Look through the records below for the line holding "Работает данная фирма". Write it out exactly, with each following line through the line holding "надеяться на бытовки".

(EXTRACTED DATA)
——————————

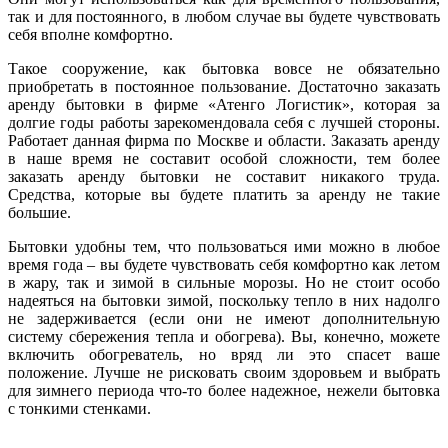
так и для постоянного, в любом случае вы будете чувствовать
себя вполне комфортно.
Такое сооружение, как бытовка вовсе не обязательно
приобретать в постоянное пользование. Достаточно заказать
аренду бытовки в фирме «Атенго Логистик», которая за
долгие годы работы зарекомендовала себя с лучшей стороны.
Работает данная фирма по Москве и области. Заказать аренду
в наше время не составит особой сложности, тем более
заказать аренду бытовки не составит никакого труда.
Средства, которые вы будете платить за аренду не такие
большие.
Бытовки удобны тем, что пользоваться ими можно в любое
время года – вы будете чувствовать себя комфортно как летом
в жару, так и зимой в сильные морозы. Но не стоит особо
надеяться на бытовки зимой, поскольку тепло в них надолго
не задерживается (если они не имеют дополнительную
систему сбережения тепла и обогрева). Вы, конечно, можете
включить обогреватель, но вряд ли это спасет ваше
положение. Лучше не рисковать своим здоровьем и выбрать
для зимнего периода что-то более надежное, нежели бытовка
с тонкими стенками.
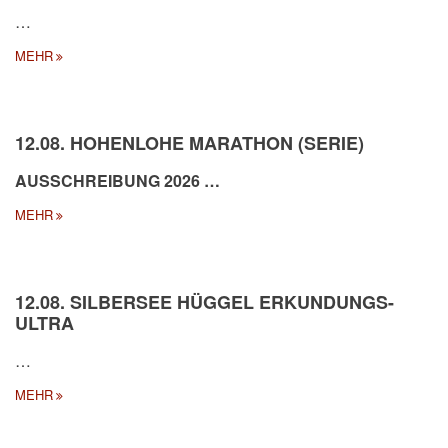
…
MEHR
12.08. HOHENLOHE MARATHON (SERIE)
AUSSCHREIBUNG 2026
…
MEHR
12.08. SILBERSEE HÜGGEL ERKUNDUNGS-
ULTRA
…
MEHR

——————————

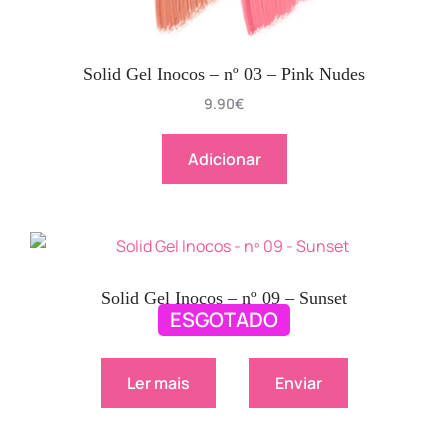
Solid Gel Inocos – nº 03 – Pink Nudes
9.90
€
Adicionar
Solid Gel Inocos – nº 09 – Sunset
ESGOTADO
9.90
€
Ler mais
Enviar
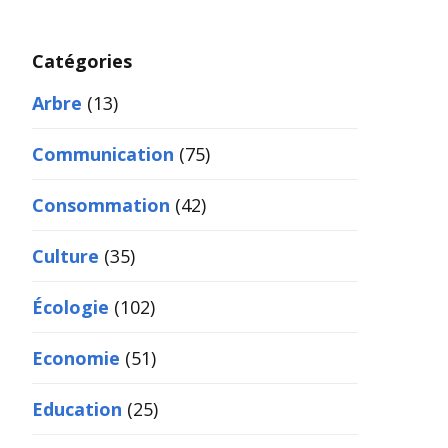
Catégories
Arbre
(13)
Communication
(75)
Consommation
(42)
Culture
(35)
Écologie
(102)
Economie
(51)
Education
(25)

——————————

(RESPONSE AREA)
Работает данная фирма по Москве и области. Заказать аренду
в наше время не составит особой сложности, тем более
заказать аренду бытовки не составит никакого труда.
Средства, которые вы будете платить за аренду не такие
большие.
Бытовки удобны тем, что пользоваться ими можно в любое
время года – вы будете чувствовать себя комфортно как летом
в жару, так и зимой в сильные морозы. Но не стоит особо
надеяться на бытовки зимой, поскольку тепло в них надолго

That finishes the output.